Wie sieht es mit seinem Privatleben aus? Was ist an den Begebenheiten und Vorfällen dran, die sich auf seiner Neverland-Ranch, vor allem in seinem Haus zugetragen haben sollen?
Im Grunde kann ich genauso wenig mitreden wie die Millionen und Milliarden anderer Menschen, die weder in Neverland noch in Michael Jacksons Haus zu Besuch waren oder ihn auch nur annähernd kannten.

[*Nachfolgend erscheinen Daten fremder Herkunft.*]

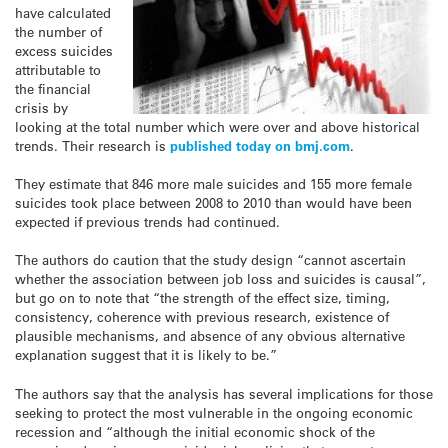
have calculated
the number of
excess suicides
attributable to
the financial
crisis by
looking at the total number which were over and above historical
trends. Their research is
published today on bmj.com
.
They estimate that 846 more male suicides and 155 more female
suicides took place between 2008 to 2010 than would have been
expected if previous trends had continued.
The authors do caution that the study design “cannot ascertain
whether the association between job loss and suicides is causal”,
but go on to note that “the strength of the effect size, timing,
consistency, coherence with previous research, existence of
plausible mechanisms, and absence of any obvious alternative
explanation suggest that it is likely to be.”
The authors say that the analysis has several implications for those
seeking to protect the most vulnerable in the ongoing economic
recession and “although the initial economic shock of the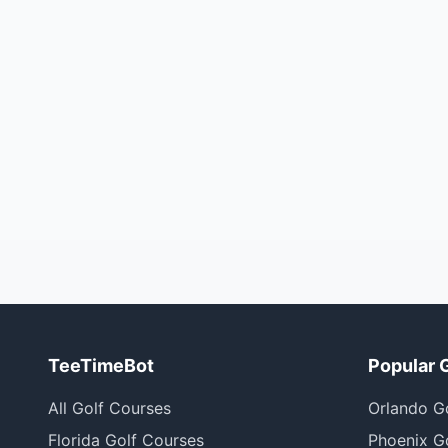
TeeTimeBot
Popular 
All Golf Courses
Orlando G
Florida Golf Courses
Phoenix G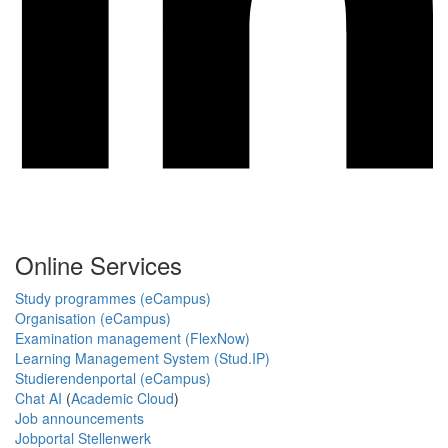
Online Services
Study programmes (eCampus)
Organisation (eCampus)
Examination management (FlexNow)
Learning Management System (Stud.IP)
Studierendenportal (eCampus)
Chat AI
(
Academic Cloud
)
Job announcements
Jobportal Stellenwerk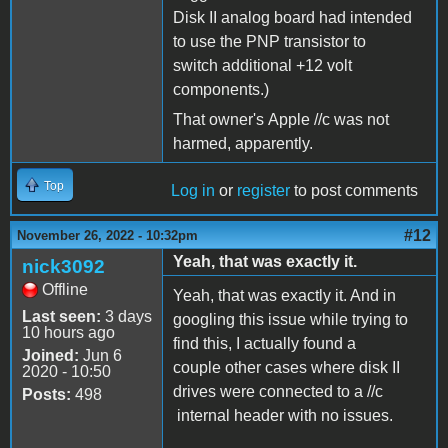
Disk II analog board had intended
to use the PNP transistor to
switch additional +12 volt
components.)
That owner's Apple //c was not
harmed, apparently.
Top
Log in
or
register
to post comments
#12
November 26, 2022 - 10:32pm
Yeah, that was exactly it.
nick3092
Offline
Yeah, that was exactly it. And in
Last seen:
3 days
googling this issue while trying to
10 hours ago
find this, I actually found a
Joined:
Jun 6
couple other cases where disk II
2020 - 10:50
drives were connected to a //c
Posts:
498
internal header with no issues.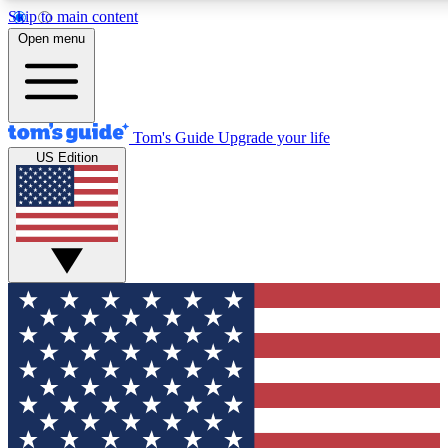
Skip to main content
12
24/7
30K+
Open menu
MEMBER FEATURES
ACCESS AVAILABLE
ACTIVE MEMBERS
Tom's Guide
Upgrade your life
US Edition
Exclusive Newsletters
Polls
Tech news direct to your inbox
Have your say in te
GET CLUB ACCESS QUICK
For the fastest way to join Tom's Guide Club enter your
email below. We'll send you a confirmation and sign you up
to our newsletter to keep you updated on all the latest news.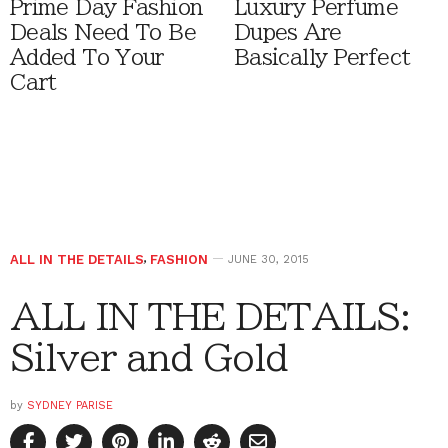
Prime Day Fashion
Luxury Perfume
Deals Need To Be
Dupes Are
Added To Your
Basically Perfect
Cart
ALL IN THE DETAILS
,
FASHION
JUNE 30, 2015
ALL IN THE DETAILS:
Silver and Gold
by
SYDNEY PARISE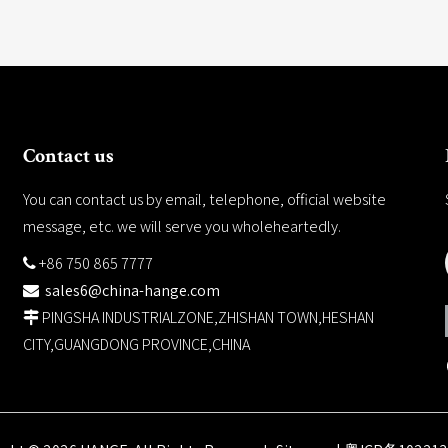
Contact us
You can contact us by email, telephone, official website
message, etc. we will serve you wholeheartedly.
+86 750 865 7777

sales6@china-hange.com

PINGSHA INDUSTRIALZONE,ZHISHAN TOWN,HESHAN

CITY,GUANGDONG PROVINCE,CHINA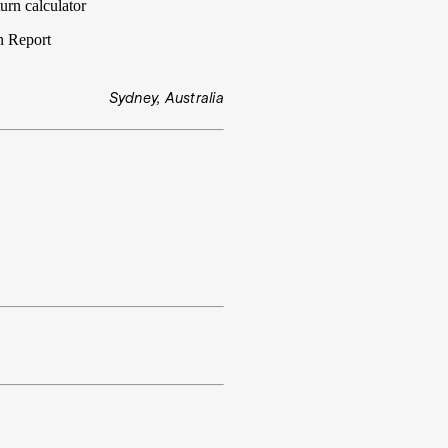
urn calculator
n Report
Sydney, Australia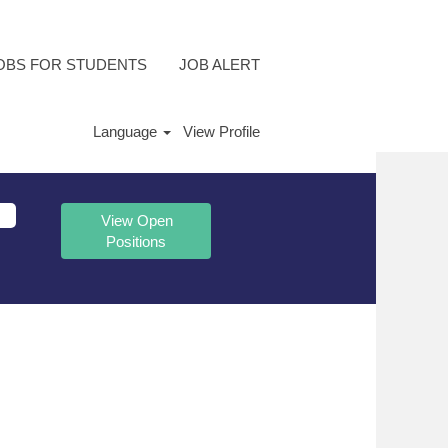
OBS FOR STUDENTS
JOB ALERT
Language
View Profile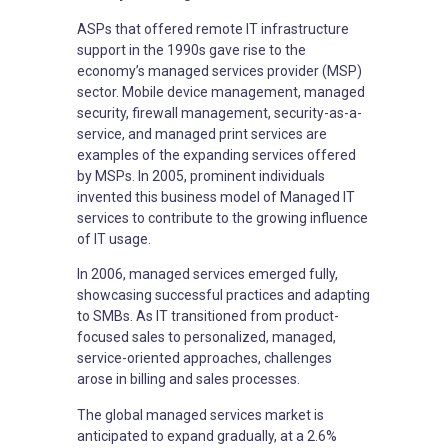
ASPs that offered remote IT infrastructure
support in the 1990s gave rise to the
economy’s managed services provider (MSP)
sector. Mobile device management, managed
security, firewall management, security-as-a-
service, and managed print services are
examples of the expanding services offered
by MSPs. In 2005, prominent individuals
invented this business model of Managed IT
services to contribute to the growing influence
of IT usage.
In 2006, managed services emerged fully,
showcasing successful practices and adapting
to SMBs. As IT transitioned from product-
focused sales to personalized, managed,
service-oriented approaches, challenges
arose in billing and sales processes.
The global managed services market is
anticipated to expand gradually, at a 2.6%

Außer seinen engsten Familienangehörigen und Assistenten wissen alle anderen, wissen wir doch nur folgende Tatsachen über ihn:
- dass er sein Privatleben unter Verschluss hielt und nur wenige Menschen nahe an sich herankommen ließ;
- dass er sein Leben lang still und schüchtern, um nicht zu sagen menschenscheu war;
- dass er von Kindesbeinen an kaum etwas anderes getan hat als arbeiten, erst mit seinen Brüdern, dann allein;
- und dass er seine Neverland-Ranch sowohl für die Kinder, die ihn dort besuchten, als auch für ihn selbst als einen Ort der Freiheit und der Träume, als einen Ort ohne Sorge, Not und Leid erdacht hatte.

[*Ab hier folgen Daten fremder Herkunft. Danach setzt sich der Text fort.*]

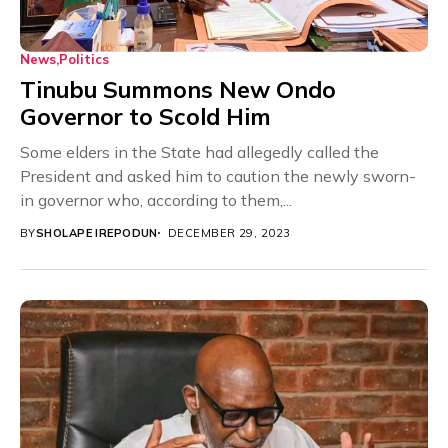
News
Politics
Tinubu Summons New Ondo
Governor to Scold Him
Some elders in the State had allegedly called the
President and asked him to caution the newly sworn-
in governor who, according to them,...
BY
SHOLAPE IREPODUN
DECEMBER 29, 2023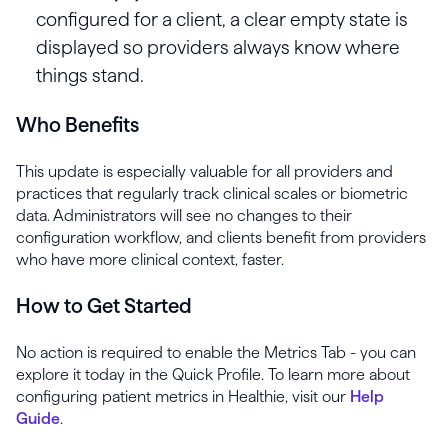
configured for a client, a clear empty state is
displayed so providers always know where
things stand.
Who Benefits
This update is especially valuable for all providers and
practices that regularly track clinical scales or biometric
data. Administrators will see no changes to their
configuration workflow, and clients benefit from providers
who have more clinical context, faster.
How to Get Started
No action is required to enable the Metrics Tab - you can
explore it today in the Quick Profile. To learn more about
configuring patient metrics in Healthie, visit our
Help
Guide
.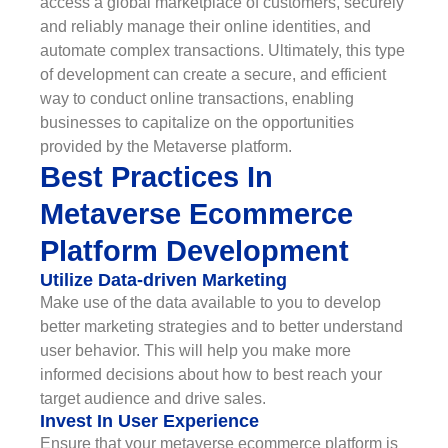
access a global marketplace of customers, securely
and reliably manage their online identities, and
automate complex transactions. Ultimately, this type
of development can create a secure, and efficient
way to conduct online transactions, enabling
businesses to capitalize on the opportunities
provided by the Metaverse platform.
Best Practices In
Metaverse Ecommerce
Platform Development
Utilize Data-driven Marketing
Make use of the data available to you to develop
better marketing strategies and to better understand
user behavior. This will help you make more
informed decisions about how to best reach your
target audience and drive sales.
Invest In User Experience
Ensure that your metaverse ecommerce platform is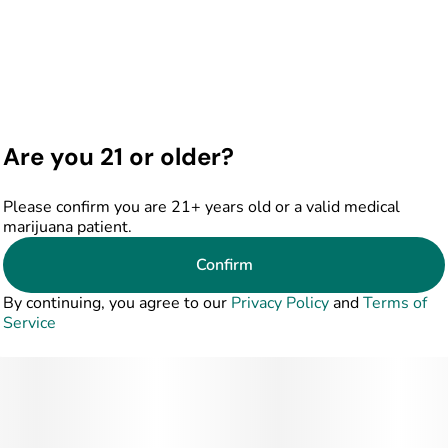
Are you 21 or older?
Please confirm you are 21+ years old or a valid medical
marijuana patient.
Confirm
By continuing, you agree to our
Privacy Policy
and
Terms of
Service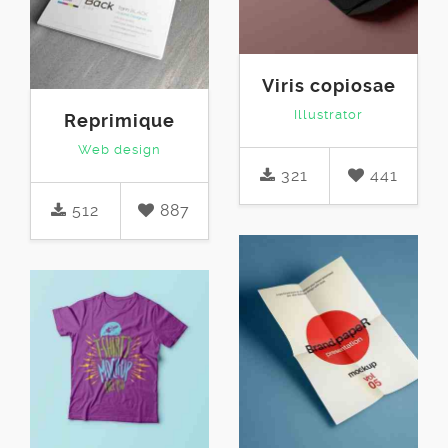
Viris copiosae
Illustrator
Reprimique
Web design
321
441
512
887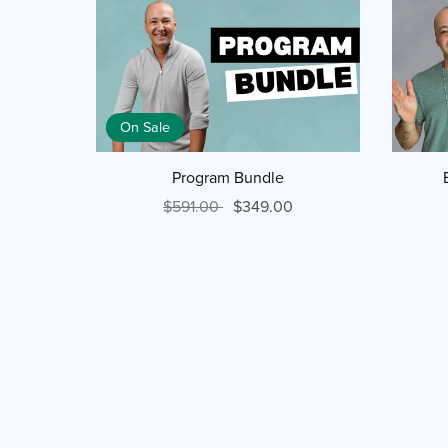
On Sale
Program Bundle
$591.00
$349.00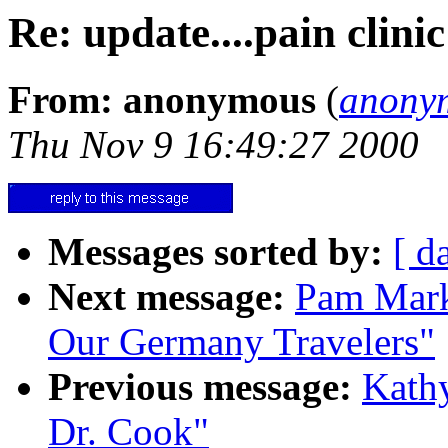
Re: update....pain clini
From: anonymous
(
anony
Thu Nov 9 16:49:27 2000
Messages sorted by:
[ d
Next message:
Pam Mark
Our Germany Travelers"
Previous message:
Kathy
Dr. Cook"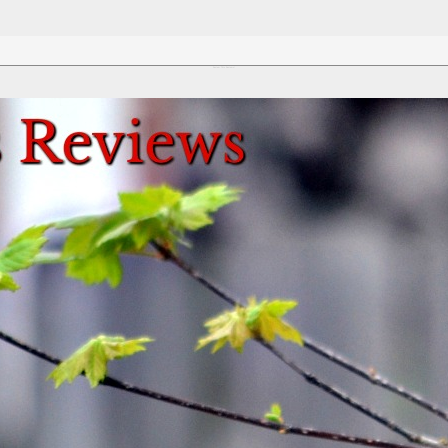
Review This Reviews!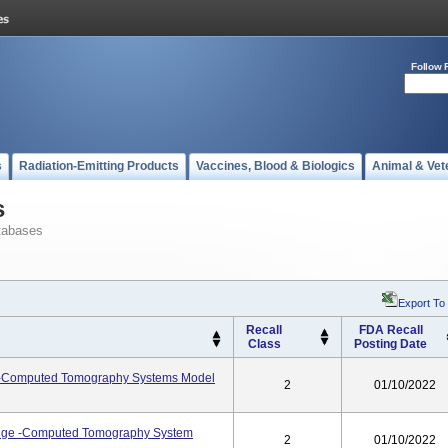
Follow 
s
Radiation-Emitting Products
Vaccines, Blood & Biologics
Animal & Vet
s
tabases
Export To
Recall
FDA Recall
Class
Posting Date
Computed Tomography Systems Model
2
01/10/2022
dge -Computed Tomography System
2
01/10/2022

Und dann, Anfang der 2000er Jahre, begann gegen ihn der lang andauernde, zermürbende Prozess wegen des mutmaßlichen sexuellen Missbrauchs von Kindern, den ich seinerzeit anhand der U.S.-Nachrichtenmagazine Time und Newsweek aufmerksam verfolgt habe. Ich erinnere mich noch an die Berichte der Presse, wie lange und akribisch Ermittler, Staatsanwälte und Untersuchungsrichter nach Spuren und Indizien suchten, und dass sie Michael Jacksons Leben, alles, was er tat und wann und wie, bis ins Kleinste ans Licht gezerrt und zerpflückt haben.
Damals wurde mir eines klar: In einem Land, das einen Präsidenten vor Gericht zerren und darauf plädieren kann, dass er seines Amtes enthoben wird, weil er eine Affäre mit einer erwachsenen, volljährigen Praktikantin hatte (wer erinnert sich an den Fall Bill Clinton / Monica Lewinsky?) wird kaum ein Verbrechen so streng, gnadenlos und unnachgiebig verfolgt, geächtet und bestraft wie ein Sexualdelikt.
Entsprechend wurde Michael Jackson behandelt und durch die Mangel gedreht, doch Tatsache ist und bleibt, dass er aus Mangel an Beweisen freigesprochen und für nicht schuldig erklärt wurde. Wäre dies geschehen, wenn die Ermittler auch nur für einen Fall von sexuellem Missbrauch stichhaltige, handfeste Beweise erbringen hätten können?
Wenn 2018, neun Jahre nach Michael Jacksons Tod, Kronzeugen auftreten und zu Protokoll geben, sie seien von ihm in seinem Haus missbraucht worden, dann frage ich mich:
Wenn es so war, warum haben sich diese Kinder seinerzeit ihren Eltern oder anderen Erziehungsberechtigten nicht anvertraut? Wären ihre Aussagen wahr gewesen, hätten ihre Eltern Michael Jackson vor aller Welt zu Fall bringen und richten können, ohne dass es sie große Mühe gekostet oder dass ihnen von irgendeiner Seite Gefahr gedroht hätte.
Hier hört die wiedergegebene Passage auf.